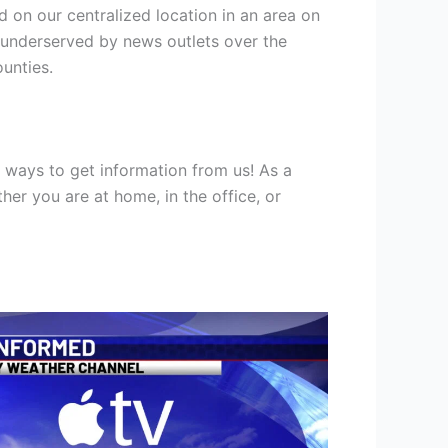
d on our centralized location in an area on
r underserved by news outlets over the
unties.
ways to get information from us! As a
er you are at home, in the office, or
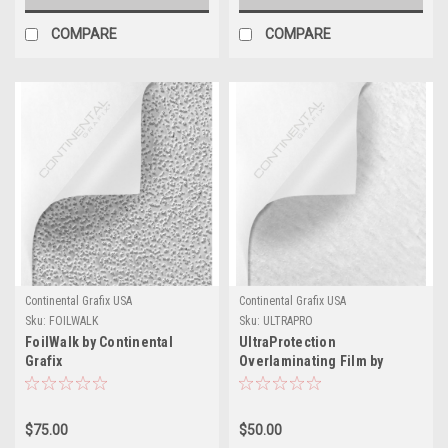
COMPARE
COMPARE
Continental Grafix USA
Continental Grafix USA
Sku:
FOILWALK
Sku:
ULTRAPRO
FoilWalk by Continental
UltraProtection
Grafix
Overlaminating Film by
Continental Grafix
$75.00
$50.00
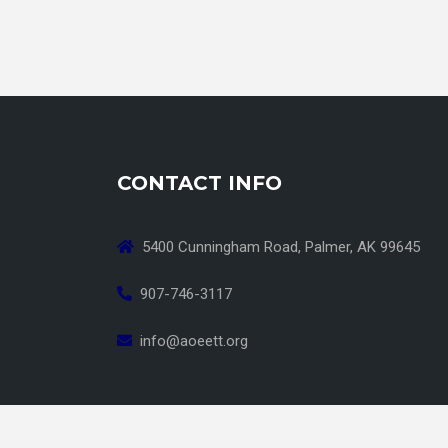
CONTACT INFO
5400 Cunningham Road, Palmer, AK 99645
907-746-3117
info@aoeett.org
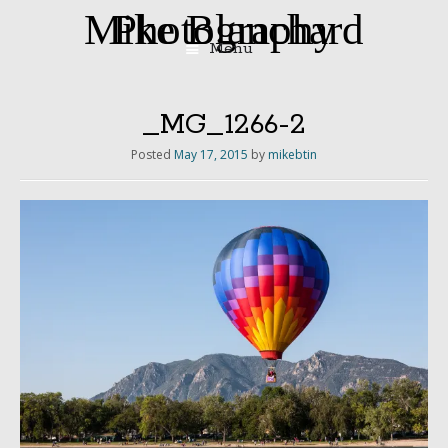
Mike Blanchard Photography
Menu
Skip
to
content
_MG_1266-2
Posted
May 17, 2015
by
mikebtin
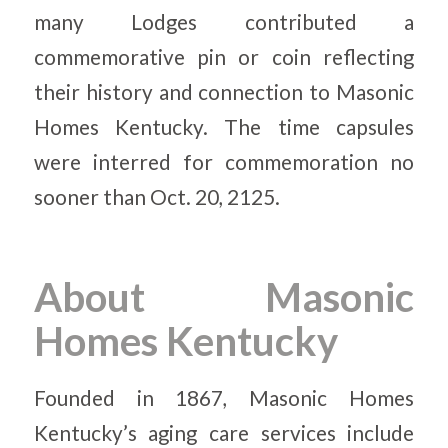
many Lodges contributed a
commemorative pin or coin reflecting
their history and connection to Masonic
Homes Kentucky. The time capsules
were interred for commemoration no
sooner than Oct. 20, 2125.
About Masonic
Homes Kentucky
Founded in 1867, Masonic Homes
Kentucky’s aging care services include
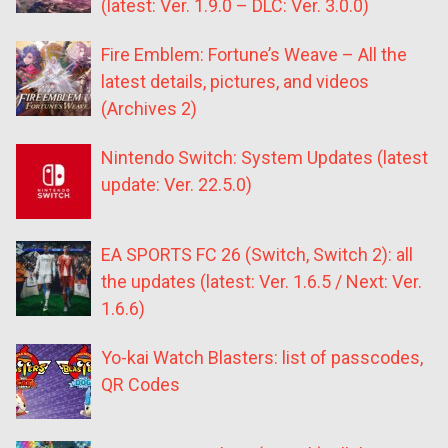
(latest: Ver. 1.9.0 – DLC: Ver. 3.0.0)
Fire Emblem: Fortune’s Weave – All the
latest details, pictures, and videos
(Archives 2)
Nintendo Switch: System Updates (latest
update: Ver. 22.5.0)
EA SPORTS FC 26 (Switch, Switch 2): all
the updates (latest: Ver. 1.6.5 / Next: Ver.
1.6.6)
Yo-kai Watch Blasters: list of passcodes,
QR Codes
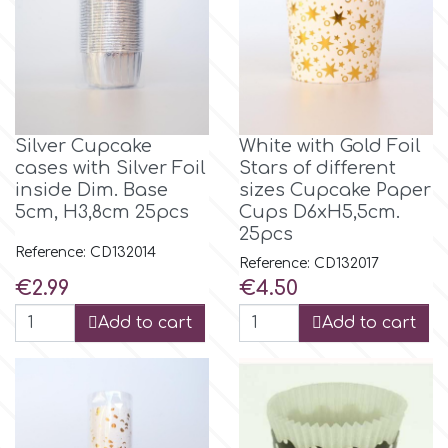
r
Rainbow Dust
Silver Cupcake
White with Gold Foil
Rosie Rose
cases with Silver Foil
Stars of different
inside Dim. Base
sizes Cupcake Paper
5cm, H3,8cm 25pcs
Cups D6xH5,5cm.
25pcs
s
Reference: CD132014
Reference: CD132017
Price
Price
€2.99
€4.50
Saracino
Add to cart
Add to cart
SilikoMart
Silverwood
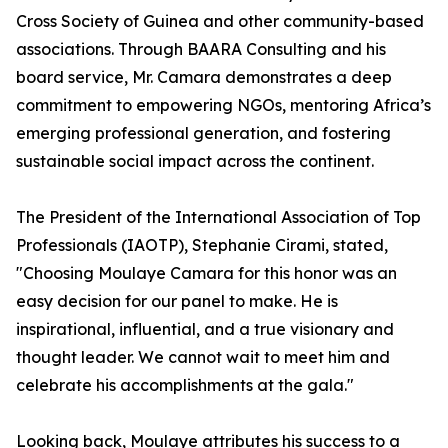
Cross Society of Guinea and other community-based
associations. Through BAARA Consulting and his
board service, Mr. Camara demonstrates a deep
commitment to empowering NGOs, mentoring Africa’s
emerging professional generation, and fostering
sustainable social impact across the continent.
The President of the International Association of Top
Professionals (IAOTP), Stephanie Cirami, stated,
"Choosing Moulaye Camara for this honor was an
easy decision for our panel to make. He is
inspirational, influential, and a true visionary and
thought leader. We cannot wait to meet him and
celebrate his accomplishments at the gala."
Looking back, Moulaye attributes his success to a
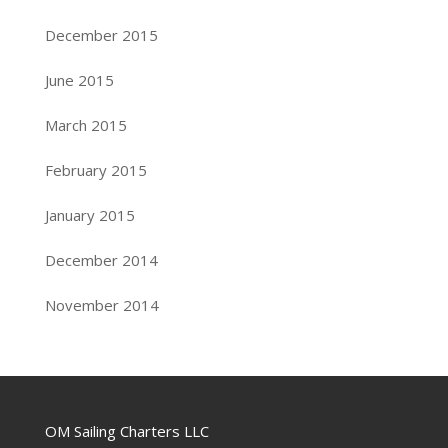
December 2015
June 2015
March 2015
February 2015
January 2015
December 2014
November 2014
OM Sailing Charters LLC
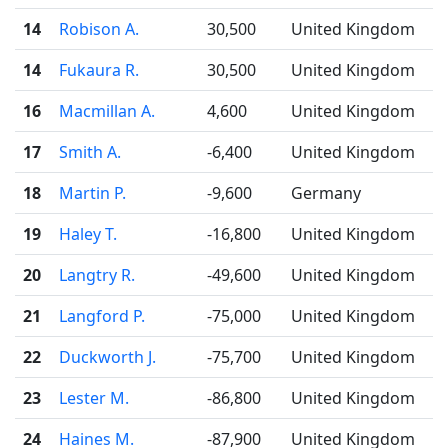
14
Robison A.
30,500
United Kingdom
14
Fukaura R.
30,500
United Kingdom
16
Macmillan A.
4,600
United Kingdom
17
Smith A.
-6,400
United Kingdom
18
Martin P.
-9,600
Germany
19
Haley T.
-16,800
United Kingdom
20
Langtry R.
-49,600
United Kingdom
21
Langford P.
-75,000
United Kingdom
22
Duckworth J.
-75,700
United Kingdom
23
Lester M.
-86,800
United Kingdom
24
Haines M.
-87,900
United Kingdom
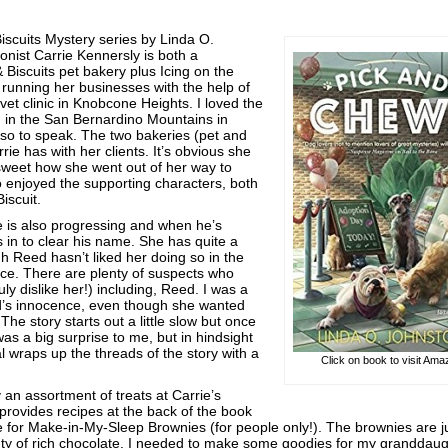
Biscuits Mystery series by Linda O.
onist Carrie Kennersly is both a
 Biscuits pet bakery plus Icing on the
running her businesses with the help of
 vet clinic in Knobcone Heights. I loved the
d in the San Bernardino Mountains in
 so to speak. The two bakeries (pet and
ie has with her clients. It’s obvious she
 sweet how she went out of her way to
so enjoyed the supporting characters, both
iscuit.
me is also progressing and when he’s
in to clear his name. She has quite a
h Reed hasn’t liked her doing so in the
nce. There are plenty of suspects who
ruly dislike her!) including, Reed. I was a
ed’s innocence, even though she wanted
 The story starts out a little slow but once
as a big surprise to me, but in hindsight
l wraps up the threads of the story with a
Click on book to visit Am
n assortment of treats at Carrie’s
provides recipes at the back of the book
 for Make-in-My-Sleep Brownies (for people only!). The brownies are j
nty of rich chocolate. I needed to make some goodies for my granddaug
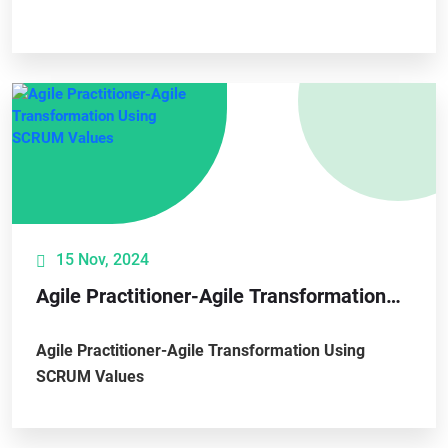
15 Nov, 2024
Agile Practitioner-Agile Transformation
Using SCRUM Values
Agile Practitioner-Agile Transformation Using
SCRUM Values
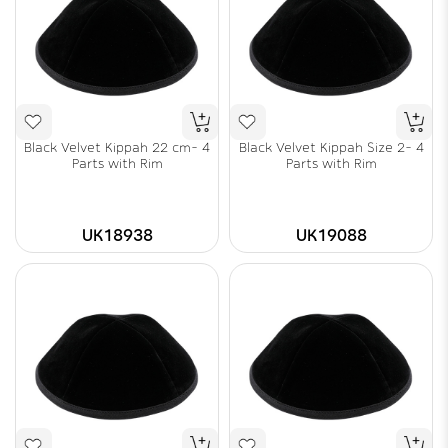
Black Velvet Kippah 22 cm- 4
Black Velvet Kippah Size 2- 4
Parts with Rim
Parts with Rim
UK18938
UK19088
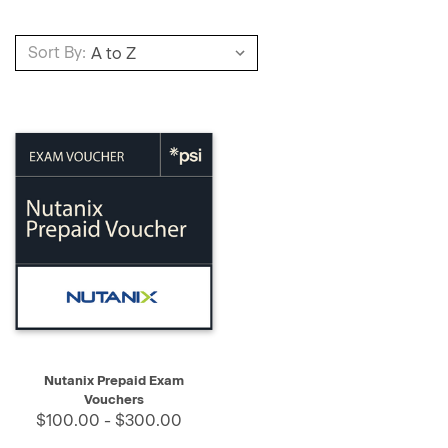
Sort By:
Nutanix Prepaid Exam
Vouchers
$100.00 - $300.00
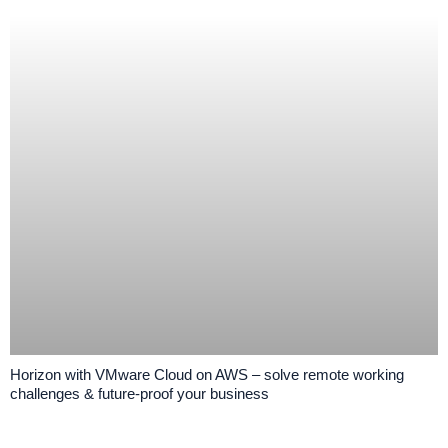
Horizon with VMware Cloud on AWS – solve remote working
challenges & future-proof your business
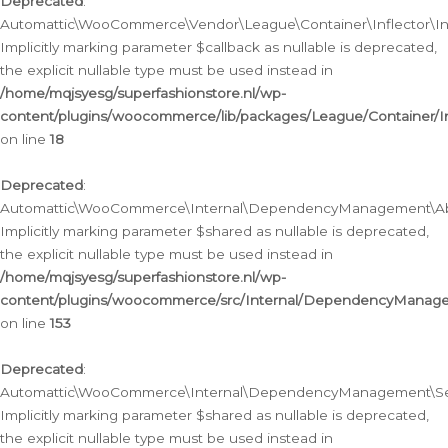
Deprecated
:
Automattic\WooCommerce\Vendor\League\Container\Inflector\Infl
Implicitly marking parameter $callback as nullable is deprecated,
the explicit nullable type must be used instead in
/home/mqjsyesg/superfashionstore.nl/wp-
content/plugins/woocommerce/lib/packages/League/Container/Inf
on line
18
Deprecated
:
Automattic\WooCommerce\Internal\DependencyManagement\Abstr
Implicitly marking parameter $shared as nullable is deprecated,
the explicit nullable type must be used instead in
/home/mqjsyesg/superfashionstore.nl/wp-
content/plugins/woocommerce/src/Internal/DependencyManagem
on line
153
Deprecated
:
Automattic\WooCommerce\Internal\DependencyManagement\Servic
Implicitly marking parameter $shared as nullable is deprecated,
the explicit nullable type must be used instead in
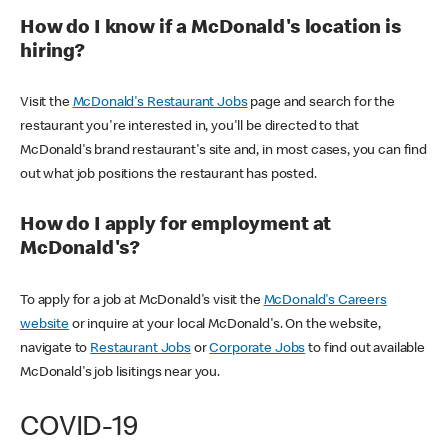
How do I know if a McDonald's location is
hiring?
Visit the
McDonald's Restaurant Jobs
page and search for the
restaurant you're interested in, you'll be directed to that
McDonald's brand restaurant's site and, in most cases, you can find
out what job positions the restaurant has posted.
How do I apply for employment at
McDonald's?
To apply for a job at McDonald's visit the
McDonald's Careers
website
or inquire at your local McDonald's. On the website,
navigate to
Restaurant Jobs
or
Corporate Jobs
to find out available
McDonald's job lisitings near you.
COVID-19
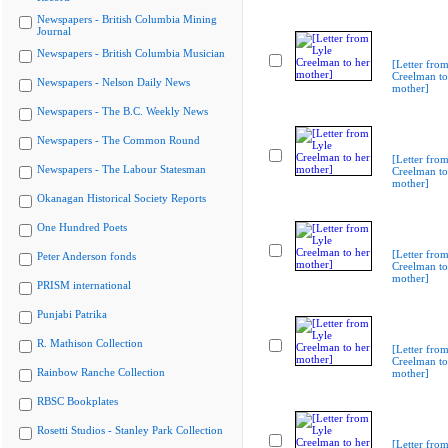
Newspapers - British Columbia Mining
Journal
Newspapers - British Columbia Musician
[Letter from
Creelman to
Newspapers - Nelson Daily News
mother]
Newspapers - The B.C. Weekly News
Newspapers - The Common Round
[Letter from
Newspapers - The Labour Statesman
Creelman to
mother]
Okanagan Historical Society Reports
One Hundred Poets
[Letter from
Peter Anderson fonds
Creelman to
mother]
PRISM international
Punjabi Patrika
R. Mathison Collection
[Letter from
Creelman to
Rainbow Ranche Collection
mother]
RBSC Bookplates
Rosetti Studios - Stanley Park Collection
[Letter from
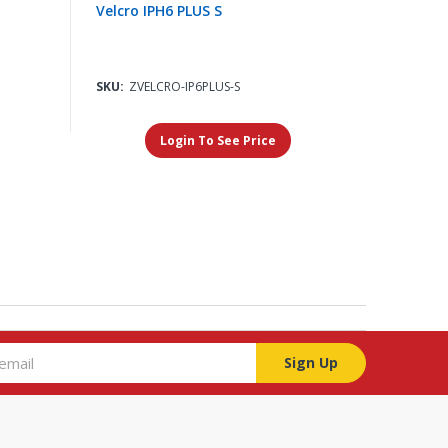
Velcro IPH6 PLUS S
SKU:
ZVELCRO-IP6PLUS-S
Login To See Price
Sign Up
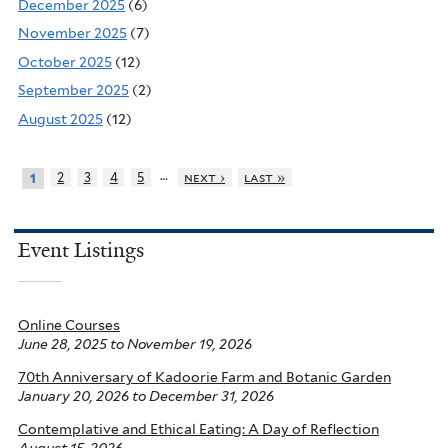
December 2025
(6)
November 2025
(7)
October 2025
(12)
September 2025
(2)
August 2025
(12)
…
2
3
4
5
next ›
last »
1
Event Listings
Online Courses
June 28, 2025
to
November 19, 2026
70th Anniversary of Kadoorie Farm and Botanic Garden
January 20, 2026
to
December 31, 2026
Contemplative and Ethical Eating: A Day of Reflection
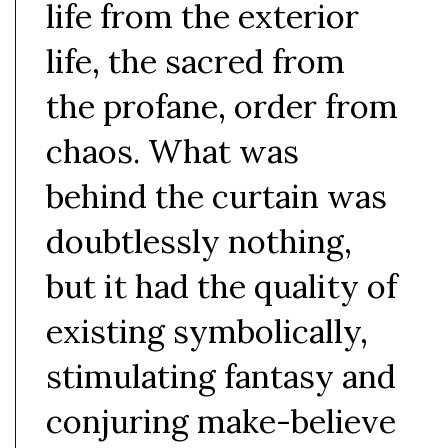
life from the exterior
life, the sacred from
the profane, order from
chaos. What was
behind the curtain was
doubtlessly nothing,
but it had the quality of
existing symbolically,
stimulating fantasy and
conjuring make-believe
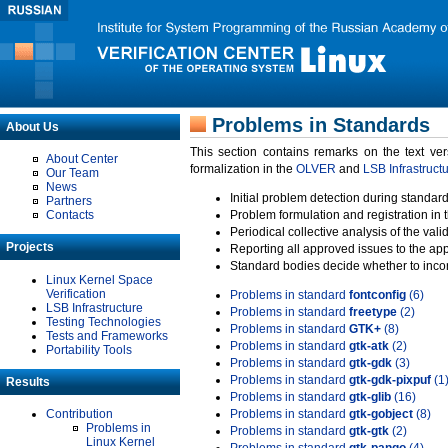
Problems in Standards
About Us
This section contains remarks on the text ve
About Center
formalization in the
OLVER
and
LSB Infrastruct
Our Team
News
Initial problem detection during standard
Partners
Contacts
Problem formulation and registration in 
Periodical collective analysis of the val
Projects
Reporting all approved issues to the ap
Standard bodies decide whether to incor
Linux Kernel Space
Verification
Problems in standard
fontconfig
(6)
LSB Infrastructure
Problems in standard
freetype
(2)
Testing Technologies
Problems in standard
GTK+
(8)
Tests and Frameworks
Problems in standard
gtk-atk
(2)
Portability Tools
Problems in standard
gtk-gdk
(3)
Problems in standard
gtk-gdk-pixpuf
(1
Results
Problems in standard
gtk-glib
(16)
Contribution
Problems in standard
gtk-gobject
(8)
Problems in
Problems in standard
gtk-gtk
(2)
Linux Kernel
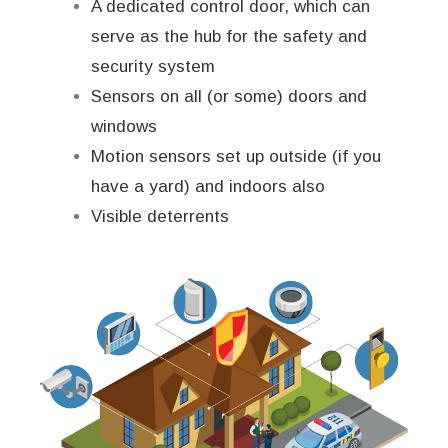
A dedicated control door, which can
serve as the hub for the safety and
security system
Sensors on all (or some) doors and
windows
Motion sensors set up outside (if you
have a yard) and indoors also
Visible deterrents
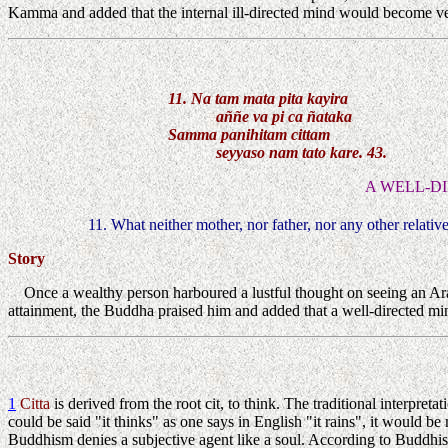
Kamma and added that the internal ill-directed mind would become ver
11. Na tam mata pita kayira
aññe va pi ca ñataka
Samma panihitam cittam
seyyaso nam tato kare. 43.
A WELL-D
11. What neither mother, nor father, nor any other relativ
Story
Once a wealthy person harboured a lustful thought on seeing an Ara
attainment, the Buddha praised him and added that a well-directed min
1
Citta
is derived from the root cit, to think. The traditional interpreta
could be said "it thinks" as one says in English "it rains", it would
Buddhism denies a subjective agent like a soul. According to Buddhis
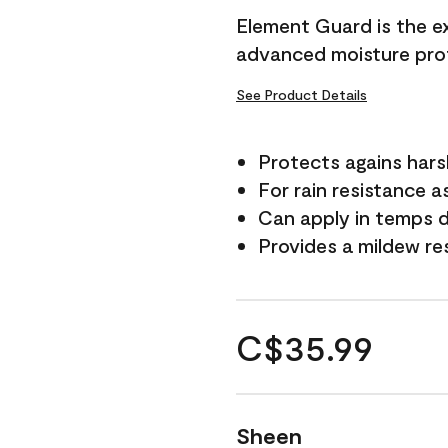
Element Guard is the ex
advanced moisture prot
See Product Details
Protects agains har
For rain resistance a
Can apply in temps d
Provides a mildew re
C$35.99
Sheen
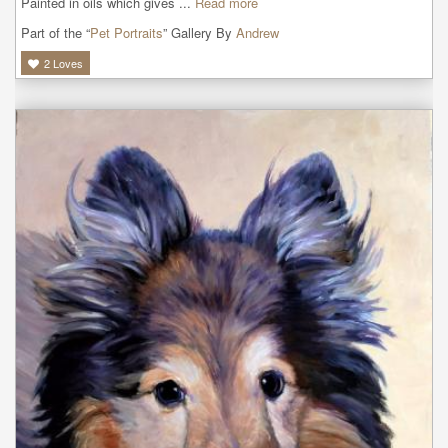
Painted in oils which gives ...
Read more
Part of the “
Pet Portraits
” Gallery By
Andrew
2
Loves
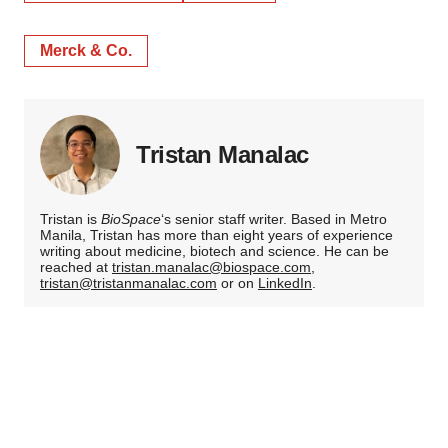
Merck & Co.
Tristan Manalac
Tristan is
BioSpace
‘s senior staff writer. Based in Metro
Manila, Tristan has more than eight years of experience
writing about medicine, biotech and science. He can be
reached at
tristan.manalac@biospace.com
,
tristan@tristanmanalac.com
or on
LinkedIn
.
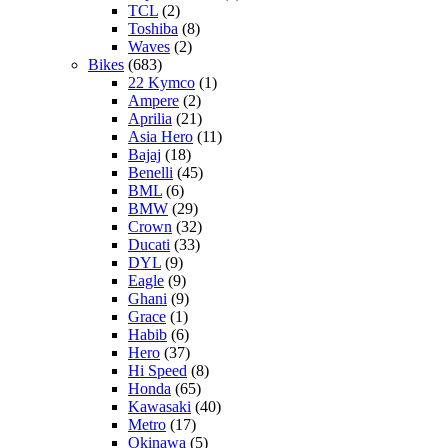
TCL
(2)
Toshiba
(8)
Waves
(2)
Bikes
(683)
22 Kymco
(1)
Ampere
(2)
Aprilia
(21)
Asia Hero
(11)
Bajaj
(18)
Benelli
(45)
BML
(6)
BMW
(29)
Crown
(32)
Ducati
(33)
DYL
(9)
Eagle
(9)
Ghani
(9)
Grace
(1)
Habib
(6)
Hero
(37)
Hi Speed
(8)
Honda
(65)
Kawasaki
(40)
Metro
(17)
Okinawa
(5)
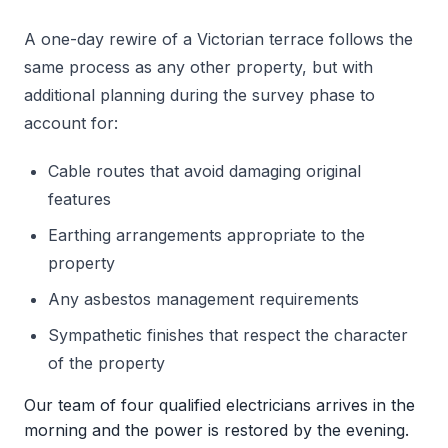
A one-day rewire of a Victorian terrace follows the
same process as any other property, but with
additional planning during the survey phase to
account for:
Cable routes that avoid damaging original
features
Earthing arrangements appropriate to the
property
Any asbestos management requirements
Sympathetic finishes that respect the character
of the property
Our team of four qualified electricians arrives in the
morning and the power is restored by the evening.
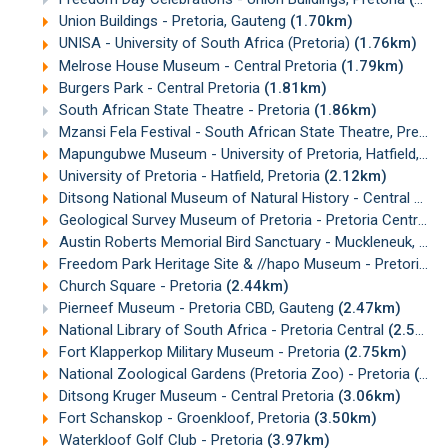
Union Buildings - Pretoria, Gauteng
(1.70km)
UNISA - University of South Africa (Pretoria)
(1.76km)
Melrose House Museum - Central Pretoria
(1.79km)
Burgers Park - Central Pretoria
(1.81km)
South African State Theatre - Pretoria
(1.86km)
Mzansi Fela Festival - South African State Theatre, Pretoria
Mapungubwe Museum - University of Pretoria, Hatfield, Pretoria
University of Pretoria - Hatfield, Pretoria
(2.12km)
Ditsong National Museum of Natural History - Central Pretoria
Geological Survey Museum of Pretoria - Pretoria Central, Gauteng
Austin Roberts Memorial Bird Sanctuary - Muckleneuk, Pretoria
Freedom Park Heritage Site & //hapo Museum - Pretoria
(2
Church Square - Pretoria
(2.44km)
Pierneef Museum - Pretoria CBD, Gauteng
(2.47km)
National Library of South Africa - Pretoria Central
(2.52km)
Fort Klapperkop Military Museum - Pretoria
(2.75km)
National Zoological Gardens (Pretoria Zoo) - Pretoria
(2.98km)
Ditsong Kruger Museum - Central Pretoria
(3.06km)
Fort Schanskop - Groenkloof, Pretoria
(3.50km)
Waterkloof Golf Club - Pretoria
(3.97km)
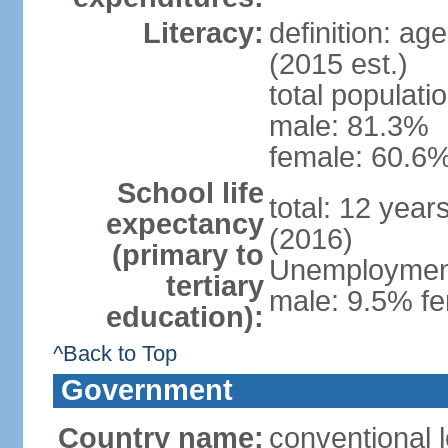
Literacy:
definition: ag
(2015 est.)
total populati
male: 81.3%
female: 60.6%
School life
total: 12 year
expectancy
(2016)
(primary to
Unemployment,
tertiary
male: 9.5% fe
education):
^Back to Top
Government
Country name:
conventional l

···

● **WORK REQUIRED**: Text only, no pictures: please print exactly the lines above from the line with "Provides a mildew re" up to and including the line with "Based in Metro", and nothing else.

● **PROBLEM SOLUTION**:
Provides a mildew re
C$35.99
Sheen
Painted in oils which gives ...
Read more
Part of the “
Pet Portraits
” Gallery By
Andrew
2
Loves
Merck & Co.
Tristan Manalac
Tristan is
BioSpace
‘s senior staff writer. Based in Metro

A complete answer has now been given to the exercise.